In 1999, the couple decided they wanted to start a side business for “vacation money,” so they hired a guy to build them a hot dog cart. Rod Eaton, then a pressman on a Los Angeles printing press, worked after hours to help build the cart to make sure it met their specifications.
After six months hawking dogs outside a Department of Motor Vehicles office in Norco, someone offered to buy the business.
The Eatons set up a second cart outside a swap meet in Cypress. Three months later, someone bought it. The third cart sold before they got it off the lot.
It occurred to the Eatons that perhaps there was a better business opportunity in manufacturing.
In 2000, Rod Eaton quit his job as a pressman and the couple started building carts full-time. A few years later, they graduated to trucks and trailers.
The Eatons gave up cart-building in 2007 after changes in state codes made it cost-prohibitive. Today, they complete about four trucks and trailers per month, Elma Eaton said.
Although their largest customer base is Southern California, they see little demand from the Inland area, where county codes restrict most types of mobile food vendors. Elma Eaton said restrictions here are the most stringent she’s seen in California.
California Cart vehicles run as large as 53 feet for a trailer and can cost anywhere from $35,000 to $500,000.
Elma Eaton said she sees a lot of cooking-school graduates looking to establish themselves, and mom-and-pop entrepreneurs wanting a business of their own. She also is seeing a growing number of corporate food chains ordering vehicles. The company’s recent clients have included Subway, Wahoo’s Fish Taco, California Pizza Kitchen and Fatburger, and they’ve shipped vehicles as far away as Australia, Iceland and Dubai.
Elma Eaton said the company is providing 500 quotes a month to prospective customers, double the number from earlier in the year, and “I think we’re still on the beginning curve.”
Angie Pappas, a spokeswoman for the California Restaurant Association, said social media sites such as Twitter have helped spur the growth of the trend by enabling truck operators to connect directly with consumers. The trend has lured well-known chefs along with huge media attention, including the Food Network and the Travel Channel, she said. A website, MobiMunch.com, offers lists of trucks by city.
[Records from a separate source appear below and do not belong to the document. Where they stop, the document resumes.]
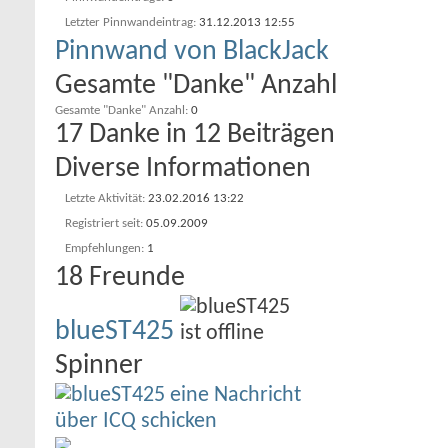
Letzter Pinnwandeintrag
31.12.2013
12:55
Pinnwand von BlackJack
Gesamte "Danke" Anzahl
Gesamte "Danke" Anzahl
0
17 Danke in 12 Beiträgen
Diverse Informationen
Letzte Aktivität
23.02.2016
13:22
Registriert seit
05.09.2009
Empfehlungen
1
18
Freunde
blueST425
Spinner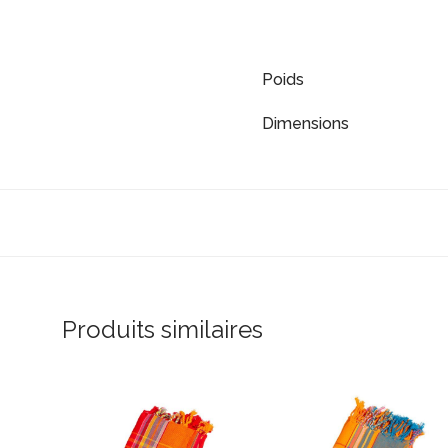
Poids
Dimensions
Produits similaires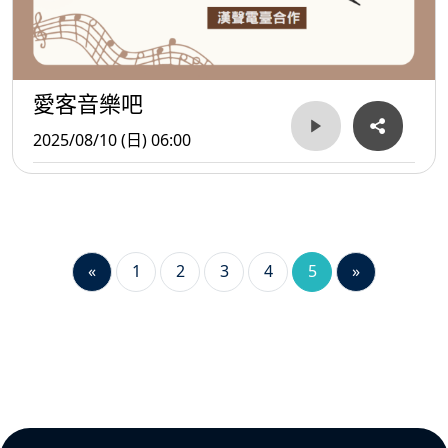
愛客音樂吧
2025/08/10 (日) 06:00
«
1
2
3
4
5
»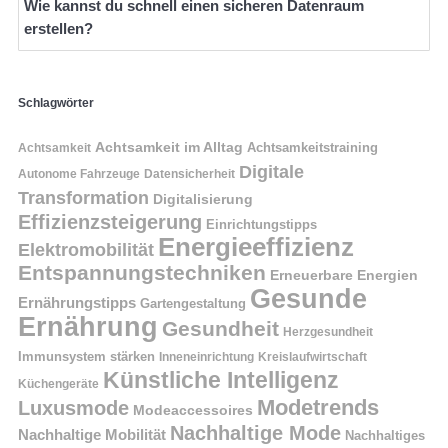
Wie kannst du schnell einen sicheren Datenraum
erstellen?
Schlagwörter
Achtsamkeit im Alltag
Achtsamkeitstraining
Achtsamkeit
Digitale
Autonome Fahrzeuge
Datensicherheit
Transformation
Digitalisierung
Effizienzsteigerung
Einrichtungstipps
Energieeffizienz
Elektromobilität
Entspannungstechniken
Erneuerbare Energien
Gesunde
Ernährungstipps
Gartengestaltung
Ernährung
Gesundheit
Herzgesundheit
Immunsystem stärken
Kreislaufwirtschaft
Inneneinrichtung
Künstliche Intelligenz
Küchengeräte
Modetrends
Luxusmode
Modeaccessoires
Nachhaltige Mode
Nachhaltige Mobilität
Nachhaltiges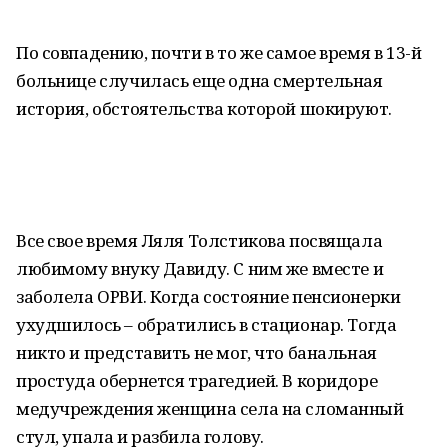
По совпадению, почти в то же самое время в 13-й
больнице случилась еще одна смертельная
история, обстоятельства которой шокируют.
Все свое время Ляля Толстикова посвящала
любимому внуку Давиду. С ним же вместе и
заболела ОРВИ. Когда состояние пенсионерки
ухудшилось – обратились в стационар. Тогда
никто и представить не мог, что банальная
простуда обернется трагедией. В коридоре
медучреждения женщина села на сломанный
стул, упала и разбила голову.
“I think they’re probably here to stay,” Pappas said.
Daniel Conway, a spokesman for the association, said food trucks lower the barrier of entry into the restaurant industry and offer entrepreneurs as well as established businesses a way to build their brand. They are also a way to test new markets before committing to a brick-and-mortar presence.
Restaurants are always looking for ways to get closer to customers, whether it’s with drive-through windows, mall food courts or the freezer sections of grocery stores, Conway said. “What better way to get close to your customers than to pull up in front of their building?”
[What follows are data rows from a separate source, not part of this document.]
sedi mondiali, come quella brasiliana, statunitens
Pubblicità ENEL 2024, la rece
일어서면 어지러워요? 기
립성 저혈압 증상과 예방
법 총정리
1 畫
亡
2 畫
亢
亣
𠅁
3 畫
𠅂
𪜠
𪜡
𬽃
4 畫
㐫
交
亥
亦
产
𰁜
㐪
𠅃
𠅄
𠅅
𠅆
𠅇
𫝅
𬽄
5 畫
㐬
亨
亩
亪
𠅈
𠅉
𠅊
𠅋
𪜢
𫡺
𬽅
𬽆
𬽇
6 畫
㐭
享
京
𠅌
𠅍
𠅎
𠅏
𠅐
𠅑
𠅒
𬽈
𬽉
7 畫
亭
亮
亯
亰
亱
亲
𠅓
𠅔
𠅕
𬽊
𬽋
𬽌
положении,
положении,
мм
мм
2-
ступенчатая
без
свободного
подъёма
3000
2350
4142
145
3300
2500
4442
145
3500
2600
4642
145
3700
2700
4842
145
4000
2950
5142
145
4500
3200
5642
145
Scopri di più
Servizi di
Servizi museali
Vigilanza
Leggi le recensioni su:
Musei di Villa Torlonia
Ron Paul, president of Technomic, a food-industry research group, said concerns about zoning laws, food-safety regulations and parking will be a hindrance for a while because there are no universal rules. But operators are looking for ways to increase sales and take advantage of social media, and food trucks are less expensive than opening a restaurant. Paul said he expects franchising to begin at some point. “I think it’s on a growth path for some time to come.”